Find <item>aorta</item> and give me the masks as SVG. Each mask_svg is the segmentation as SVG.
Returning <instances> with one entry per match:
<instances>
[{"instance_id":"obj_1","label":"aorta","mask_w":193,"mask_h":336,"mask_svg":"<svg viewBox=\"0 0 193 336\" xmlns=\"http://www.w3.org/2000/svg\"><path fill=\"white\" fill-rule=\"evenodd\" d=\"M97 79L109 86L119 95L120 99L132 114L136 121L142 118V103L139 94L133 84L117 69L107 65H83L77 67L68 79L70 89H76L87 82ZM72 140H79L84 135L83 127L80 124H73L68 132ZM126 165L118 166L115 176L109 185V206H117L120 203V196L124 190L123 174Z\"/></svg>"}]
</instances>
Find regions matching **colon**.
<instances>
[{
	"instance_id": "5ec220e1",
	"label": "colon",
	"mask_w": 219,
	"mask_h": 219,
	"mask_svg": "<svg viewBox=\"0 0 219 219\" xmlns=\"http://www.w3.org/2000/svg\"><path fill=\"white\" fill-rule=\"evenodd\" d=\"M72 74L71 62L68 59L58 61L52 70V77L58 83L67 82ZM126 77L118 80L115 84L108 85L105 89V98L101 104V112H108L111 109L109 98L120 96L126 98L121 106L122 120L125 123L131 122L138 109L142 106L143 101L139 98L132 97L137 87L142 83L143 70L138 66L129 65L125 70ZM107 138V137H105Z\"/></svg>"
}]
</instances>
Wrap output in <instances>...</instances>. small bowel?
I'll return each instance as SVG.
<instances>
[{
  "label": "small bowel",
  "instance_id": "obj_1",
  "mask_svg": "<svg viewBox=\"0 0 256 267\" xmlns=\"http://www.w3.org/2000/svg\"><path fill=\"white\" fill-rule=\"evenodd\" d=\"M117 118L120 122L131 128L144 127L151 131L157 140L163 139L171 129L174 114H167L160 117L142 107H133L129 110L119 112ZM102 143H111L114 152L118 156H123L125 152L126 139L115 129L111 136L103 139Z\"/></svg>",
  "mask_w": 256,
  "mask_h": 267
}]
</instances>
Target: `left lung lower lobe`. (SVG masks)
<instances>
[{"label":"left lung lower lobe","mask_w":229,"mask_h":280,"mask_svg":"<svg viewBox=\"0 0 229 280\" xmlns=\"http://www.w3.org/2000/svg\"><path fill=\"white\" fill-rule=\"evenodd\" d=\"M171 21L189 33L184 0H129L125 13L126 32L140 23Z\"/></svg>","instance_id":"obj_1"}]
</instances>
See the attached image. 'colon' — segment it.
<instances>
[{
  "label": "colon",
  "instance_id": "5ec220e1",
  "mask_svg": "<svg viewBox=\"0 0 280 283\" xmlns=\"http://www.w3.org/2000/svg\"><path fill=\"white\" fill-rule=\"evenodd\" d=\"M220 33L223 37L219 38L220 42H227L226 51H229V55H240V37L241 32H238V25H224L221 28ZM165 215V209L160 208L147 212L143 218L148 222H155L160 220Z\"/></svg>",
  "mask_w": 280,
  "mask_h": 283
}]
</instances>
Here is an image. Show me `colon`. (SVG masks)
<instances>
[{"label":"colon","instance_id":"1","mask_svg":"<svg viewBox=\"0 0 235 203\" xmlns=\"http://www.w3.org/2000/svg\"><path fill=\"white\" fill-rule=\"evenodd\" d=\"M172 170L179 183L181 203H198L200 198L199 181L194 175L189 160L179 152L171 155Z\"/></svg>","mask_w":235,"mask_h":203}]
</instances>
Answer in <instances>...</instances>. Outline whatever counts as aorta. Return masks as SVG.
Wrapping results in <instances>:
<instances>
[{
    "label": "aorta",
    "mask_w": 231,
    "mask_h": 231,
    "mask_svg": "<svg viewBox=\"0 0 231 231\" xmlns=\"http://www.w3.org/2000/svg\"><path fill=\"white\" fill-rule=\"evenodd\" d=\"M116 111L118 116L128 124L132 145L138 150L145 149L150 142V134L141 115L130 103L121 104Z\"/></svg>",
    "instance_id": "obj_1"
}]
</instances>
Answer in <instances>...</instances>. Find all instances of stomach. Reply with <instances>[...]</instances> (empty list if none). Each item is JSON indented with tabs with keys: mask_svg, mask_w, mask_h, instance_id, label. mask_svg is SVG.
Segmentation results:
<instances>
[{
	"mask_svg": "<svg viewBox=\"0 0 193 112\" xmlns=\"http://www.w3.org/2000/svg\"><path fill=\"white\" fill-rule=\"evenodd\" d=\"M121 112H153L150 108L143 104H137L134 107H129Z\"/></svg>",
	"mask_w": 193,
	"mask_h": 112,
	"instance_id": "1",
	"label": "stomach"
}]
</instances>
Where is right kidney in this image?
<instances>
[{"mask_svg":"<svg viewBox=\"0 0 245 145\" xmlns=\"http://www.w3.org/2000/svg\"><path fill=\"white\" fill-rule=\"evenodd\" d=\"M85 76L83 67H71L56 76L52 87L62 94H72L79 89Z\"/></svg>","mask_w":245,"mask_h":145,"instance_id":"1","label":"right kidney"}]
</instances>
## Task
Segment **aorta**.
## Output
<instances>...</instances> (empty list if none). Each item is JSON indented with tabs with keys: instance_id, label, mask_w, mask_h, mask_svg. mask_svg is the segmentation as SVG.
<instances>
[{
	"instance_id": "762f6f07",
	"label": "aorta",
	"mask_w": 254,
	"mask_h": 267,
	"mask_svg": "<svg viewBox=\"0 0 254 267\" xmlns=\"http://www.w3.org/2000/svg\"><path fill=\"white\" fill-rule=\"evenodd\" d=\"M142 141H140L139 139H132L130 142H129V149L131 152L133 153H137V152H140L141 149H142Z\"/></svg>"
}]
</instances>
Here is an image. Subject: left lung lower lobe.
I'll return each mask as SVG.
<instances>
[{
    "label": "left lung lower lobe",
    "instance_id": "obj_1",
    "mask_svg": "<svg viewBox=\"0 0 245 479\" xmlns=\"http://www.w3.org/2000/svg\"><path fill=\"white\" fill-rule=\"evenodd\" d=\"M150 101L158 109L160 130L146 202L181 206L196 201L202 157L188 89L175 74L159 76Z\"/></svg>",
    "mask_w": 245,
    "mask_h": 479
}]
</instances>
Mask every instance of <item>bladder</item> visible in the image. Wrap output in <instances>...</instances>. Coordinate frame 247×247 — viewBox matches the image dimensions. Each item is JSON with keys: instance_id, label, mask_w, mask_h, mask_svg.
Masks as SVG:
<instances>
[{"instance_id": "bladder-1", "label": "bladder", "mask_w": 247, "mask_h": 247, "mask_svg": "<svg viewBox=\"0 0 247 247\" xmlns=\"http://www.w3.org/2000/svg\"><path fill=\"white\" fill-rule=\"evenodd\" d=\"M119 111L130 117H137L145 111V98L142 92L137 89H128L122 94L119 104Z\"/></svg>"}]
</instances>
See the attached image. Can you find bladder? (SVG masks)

*****

> _Work request_
Reproduce each line of the data without any change.

> _Solved exercise_
Find <item>aorta</item> and give me the masks as SVG. Each mask_svg is the segmentation as SVG.
Returning <instances> with one entry per match:
<instances>
[{"instance_id":"obj_1","label":"aorta","mask_w":193,"mask_h":336,"mask_svg":"<svg viewBox=\"0 0 193 336\" xmlns=\"http://www.w3.org/2000/svg\"><path fill=\"white\" fill-rule=\"evenodd\" d=\"M97 79L109 86L119 95L120 99L132 114L136 121L142 118V103L139 94L133 84L117 69L107 65H83L77 67L68 79L70 89H76L87 82ZM72 140H79L84 135L83 127L80 124H73L68 132ZM126 165L118 166L115 176L109 185V206H117L120 203V196L124 190L123 174Z\"/></svg>"}]
</instances>
Find regions matching **colon**.
<instances>
[{
	"instance_id": "5ec220e1",
	"label": "colon",
	"mask_w": 219,
	"mask_h": 219,
	"mask_svg": "<svg viewBox=\"0 0 219 219\" xmlns=\"http://www.w3.org/2000/svg\"><path fill=\"white\" fill-rule=\"evenodd\" d=\"M72 74L71 62L68 59L58 61L52 70V77L58 83L67 82ZM126 77L118 80L115 84L108 85L105 89V98L101 104V112H108L111 109L109 98L120 96L126 98L121 106L122 120L125 123L131 122L138 109L142 106L143 101L139 98L132 97L137 87L142 83L143 70L138 66L129 65L125 70ZM107 138V137H105Z\"/></svg>"
}]
</instances>
Wrap output in <instances>...</instances>. small bowel?
I'll return each instance as SVG.
<instances>
[{
  "label": "small bowel",
  "instance_id": "obj_1",
  "mask_svg": "<svg viewBox=\"0 0 256 267\" xmlns=\"http://www.w3.org/2000/svg\"><path fill=\"white\" fill-rule=\"evenodd\" d=\"M117 118L120 122L131 128L144 127L151 131L157 140L163 139L171 129L174 114H167L160 117L142 107H133L129 110L119 112ZM102 143H111L114 152L118 156H123L125 152L126 139L115 129L111 136L103 139Z\"/></svg>",
  "mask_w": 256,
  "mask_h": 267
}]
</instances>
Target: `left lung lower lobe`. (SVG masks)
<instances>
[{"label":"left lung lower lobe","mask_w":229,"mask_h":280,"mask_svg":"<svg viewBox=\"0 0 229 280\" xmlns=\"http://www.w3.org/2000/svg\"><path fill=\"white\" fill-rule=\"evenodd\" d=\"M171 21L189 33L184 0H129L125 13L126 32L140 23Z\"/></svg>","instance_id":"obj_1"}]
</instances>
See the attached image. 'colon' — segment it.
<instances>
[{
  "label": "colon",
  "instance_id": "5ec220e1",
  "mask_svg": "<svg viewBox=\"0 0 280 283\" xmlns=\"http://www.w3.org/2000/svg\"><path fill=\"white\" fill-rule=\"evenodd\" d=\"M220 33L223 37L219 38L220 42H227L226 51H229V55H240V37L241 32H238V25H224L221 28ZM165 215V209L160 208L147 212L143 218L148 222H155L160 220Z\"/></svg>",
  "mask_w": 280,
  "mask_h": 283
}]
</instances>
Here is an image. Show me `colon`. (SVG masks)
<instances>
[{"label":"colon","instance_id":"1","mask_svg":"<svg viewBox=\"0 0 235 203\" xmlns=\"http://www.w3.org/2000/svg\"><path fill=\"white\" fill-rule=\"evenodd\" d=\"M172 170L179 183L181 203H198L200 198L199 181L194 175L189 160L179 152L171 155Z\"/></svg>","mask_w":235,"mask_h":203}]
</instances>
Answer in <instances>...</instances>. Outline whatever counts as aorta. Return masks as SVG.
Wrapping results in <instances>:
<instances>
[{
    "label": "aorta",
    "mask_w": 231,
    "mask_h": 231,
    "mask_svg": "<svg viewBox=\"0 0 231 231\" xmlns=\"http://www.w3.org/2000/svg\"><path fill=\"white\" fill-rule=\"evenodd\" d=\"M116 111L118 116L128 124L132 145L138 150L145 149L150 142V134L141 115L130 103L121 104Z\"/></svg>",
    "instance_id": "obj_1"
}]
</instances>
Answer in <instances>...</instances>. Find all instances of stomach. Reply with <instances>[...]</instances> (empty list if none). Each item is JSON indented with tabs with keys: mask_svg, mask_w, mask_h, instance_id, label. mask_svg is SVG.
Segmentation results:
<instances>
[{
	"mask_svg": "<svg viewBox=\"0 0 193 112\" xmlns=\"http://www.w3.org/2000/svg\"><path fill=\"white\" fill-rule=\"evenodd\" d=\"M121 112H153L150 108L143 104H137L134 107H129Z\"/></svg>",
	"mask_w": 193,
	"mask_h": 112,
	"instance_id": "1",
	"label": "stomach"
}]
</instances>
Where is right kidney in this image?
<instances>
[{"mask_svg":"<svg viewBox=\"0 0 245 145\" xmlns=\"http://www.w3.org/2000/svg\"><path fill=\"white\" fill-rule=\"evenodd\" d=\"M85 76L83 67H71L56 76L52 87L62 94H72L79 89Z\"/></svg>","mask_w":245,"mask_h":145,"instance_id":"1","label":"right kidney"}]
</instances>
## Task
Segment **aorta**.
## Output
<instances>...</instances> (empty list if none). Each item is JSON indented with tabs with keys: instance_id, label, mask_w, mask_h, mask_svg. mask_svg is the segmentation as SVG.
<instances>
[{
	"instance_id": "762f6f07",
	"label": "aorta",
	"mask_w": 254,
	"mask_h": 267,
	"mask_svg": "<svg viewBox=\"0 0 254 267\" xmlns=\"http://www.w3.org/2000/svg\"><path fill=\"white\" fill-rule=\"evenodd\" d=\"M142 141H140L139 139H132L130 142H129V149L131 152L133 153H137V152H140L141 149H142Z\"/></svg>"
}]
</instances>
Here is an image. Subject: left lung lower lobe.
I'll return each mask as SVG.
<instances>
[{
    "label": "left lung lower lobe",
    "instance_id": "obj_1",
    "mask_svg": "<svg viewBox=\"0 0 245 479\" xmlns=\"http://www.w3.org/2000/svg\"><path fill=\"white\" fill-rule=\"evenodd\" d=\"M150 101L158 109L160 130L146 202L181 206L196 201L202 157L188 89L175 74L159 76Z\"/></svg>",
    "mask_w": 245,
    "mask_h": 479
}]
</instances>
Mask every instance of <item>bladder</item> visible in the image. Wrap output in <instances>...</instances>. Coordinate frame 247×247 — viewBox matches the image dimensions. Each item is JSON with keys: instance_id, label, mask_w, mask_h, mask_svg.
Masks as SVG:
<instances>
[{"instance_id": "bladder-1", "label": "bladder", "mask_w": 247, "mask_h": 247, "mask_svg": "<svg viewBox=\"0 0 247 247\" xmlns=\"http://www.w3.org/2000/svg\"><path fill=\"white\" fill-rule=\"evenodd\" d=\"M119 111L130 117H137L145 111V98L142 92L137 89H128L122 94L119 104Z\"/></svg>"}]
</instances>
See the attached image. Can you find bladder? (SVG masks)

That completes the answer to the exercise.